107. It is of profound significance to mention inter alia the testimony of Peter Pfaltzgraff (PW11), who detailed his communications with the accused in the days following the murder. The accused's responses to PW11's inquiries about the deceased's whereabouts evolved from casual dismissal to manufactured concern, culminating in a feigned discovery of the murder. These conversations, when examined chronologically, reveal not genuine worry for a missing person but rather the calculating actions of one who knew precisely what had happened to the deceased.
108. The conduct of the accused in the immediate aftermath of the crime bears hallmarks of guilt rather than innocent concern. His irregular behavior noted by the caretaker (PW8), his hurried attempts to terminate the lease, and his contradictory explanations about the offensive odor emanating from the apartment all point to consciousness of guilt. Most telling was his resistance to providing the key to the back door when requested by the deceased's brother (PW7), suggesting a desperate attempt to control access to potential evidence.
109. In examining the defense raised by the accused, this court is mindful of the principles established in Miller versus Minister of Pensions (1947) 2 ALL E.R 372-374, where Lord Denning articulated that proof beyond reasonable doubt "need not reach certainty, but it must carry a high degree of probability." The accused's account, offered through unsworn testimony, presents a narrative that not only fails to create reasonable doubt but actually strengthens the prosecution's case through its internal contradictions and implausibility.
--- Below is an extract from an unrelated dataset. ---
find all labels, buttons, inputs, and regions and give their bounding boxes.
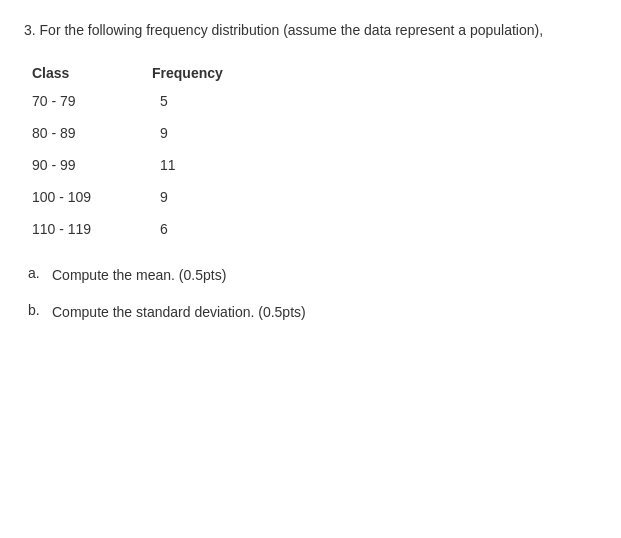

110. The accused's testimony that he departed from the deceased after a minor argument over his interactions with female acquaintances at the club cannot explain the methodical nature of the killing, the calculated disposal of the body, or the elaborate attempts to create false narratives about the deceased's whereabouts. His explanation becomes particularly hollow when considered against the scientific evidence of DNA profiles and the testimony of multiple witnesses who encountered him during his attempts to conceal the crime.
111. This court has carefully considered whether any alternative hypothesis might reasonably explain the series of events established by the prosecution. Could another person have entered the apartment, committed the murder, and disposed of the body in precisely the manner described? Could the accused's actions be interpreted as those of an innocent man caught in a web of unfortunate coincidences? After careful consideration, these possibilities must be rejected as falling into the realm of what Lord Denning described as "fanciful possibilities" that would "deflect the course of justice."
112. The totality of evidence presents a compelling narrative of guilt that cannot be explained away by coincidence or alternative theories. The methodical nature of the killing, the calculated steps taken to conceal the crime, and the web of scientific and circumstantial evidence all point inexorably to the accused's guilt. This conclusion is not reached lightly, but with the weight of evidence that builds, brick by brick, an edifice of guilt that cannot be shaken by mere conjecture or speculation.
113. Drawing together the threads of this analysis, this court is confronted with evidence that speaks not of a crime of sudden passion but of deliberate, calculated murder. The prosecution has skillfully woven together direct testimony, forensic evidence, and circumstantial proof to create a tapestry that tells but one story, that of the accused's guilt. The scientific evidence anchors the circumstantial evidence, the witness testimony corroborates the physical evidence, and the accused's own actions and contradictions serve to reinforce the prosecution's case.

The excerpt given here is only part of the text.